IceCube
IceCube: Cracking the Cosmic Code
Data Storage
Server Room In the Dark
Server Room In the Dark

Data Storage

The IceCube project generates a large amount of experimental data even in the early stages of completion, and as more detector strings are deployed, the production increases dramatically. Simulated data is generated in parallel for testing of data analysis software and can be more extensive than the experimental data. The large total quantity makes storage, access, and backup challenging.

Disk Storage

Two models of disk arrays form the primary storage for the project, the NexSan SATABeast and the Apple Xserve RAID.

Each SATABeast contains 42 500GB SATA hard drives, divided into eight RAID 5 arrays with five disks each, and two drives available as spares to be automatically used in case any disk fails.

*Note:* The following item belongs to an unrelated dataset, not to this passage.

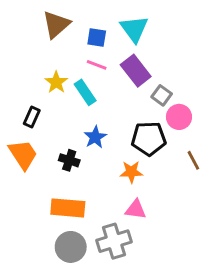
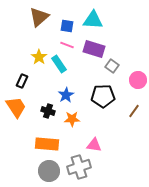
cyan triangle: (134, 29) -> (93, 20), turned -50
purple rectangle: (136, 71) -> (94, 49), turned -35
pink circle: (179, 117) -> (138, 80), moved
brown line: (193, 160) -> (134, 111), turned 64
orange star: (131, 172) -> (72, 119), moved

Total capacity for each disk enclosure (4U in height) configured this way is 14.5 TB (14500 GB).

RAID Arrays
RAID Arrays

Each Xserve RAID contains 14 500GB ATA hard drives, divided into two RAID 5 arrays with seven disks each. Total capacity for each enclosure (3U in height) is 5.5 TB (5500 GB) .

The cost per terabyte is very similar between the two models, with the Xserve RAID coming in slightly cheaper but taking up more rack space.

As of January 2007, the data center has five SATABeasts and ten XServe RAIDs.

Disk Servers

The disk storage is managed by HP Proliant DL 385 servers (Two AMD 280 Opteron 2.4GHz dual core processors each, 9GB RAM) running RedHat Enterprise Linux. The servers operate in pairs, with each able to access its partners storage in addition to its own in case of failure.

Storage and Data Networks

The servers and disk storage connect via a storage network, which allows multiple servers to access the same storage in case of hardware failure or changing need.

As of January 2007, the storage network consists of two Cisco MDS 9120 switches with 20 2Gb links and one Cisco MDS 9140 switch with 40 2Gb links.

Cluster and Tape Library
Cluster and Tape Library

Each server also has three gigabit ethernet jacks for three separate conventional networks. One public network for communication with client computers, one private network for communication between the data servers, and one private network for communication with a computation cluster (which filters the experimental data, generates simulated data, and produces of the load on the data storage).

Filesystem

To hide the complexities of the servers and disk storage from the end users and client computers, we use IBRIX clustering software to combine the multiple servers and storage into two filesystems (one for experimental data, one for simulated data). An additional DL 385 server acts as a manager, not accessing the data directly but monitoring and controlling the individual data servers.

Backup

While the disk storage does allow for some disk failure without data loss, the data is also backed up to tape for protection against other forms of loss (software or human error changing or deleting data, offsite rotation of data for disaster recovery).

One DL 385 server has read-only access to the storage network and backs up data to a SpectraLogic T950 tape library using the Time Navigator software by Atempo. As of October 2006, the library is configured with four SAIT tape drives and 250 tape capacity, though it can be expanded to sixteen drives and 950 tapes in its current enclosure and beyond that with additional enclosures (each enclosure approximately the size of a 42U rack).

Currently the library backs up 3TB a day to two copies (one kept in the library, one rotated offsite) which means a full backup of the data takes about a month. However, the backup software monitors and backs up any changed data on a nightly basis (which luckily is a small fraction of the total).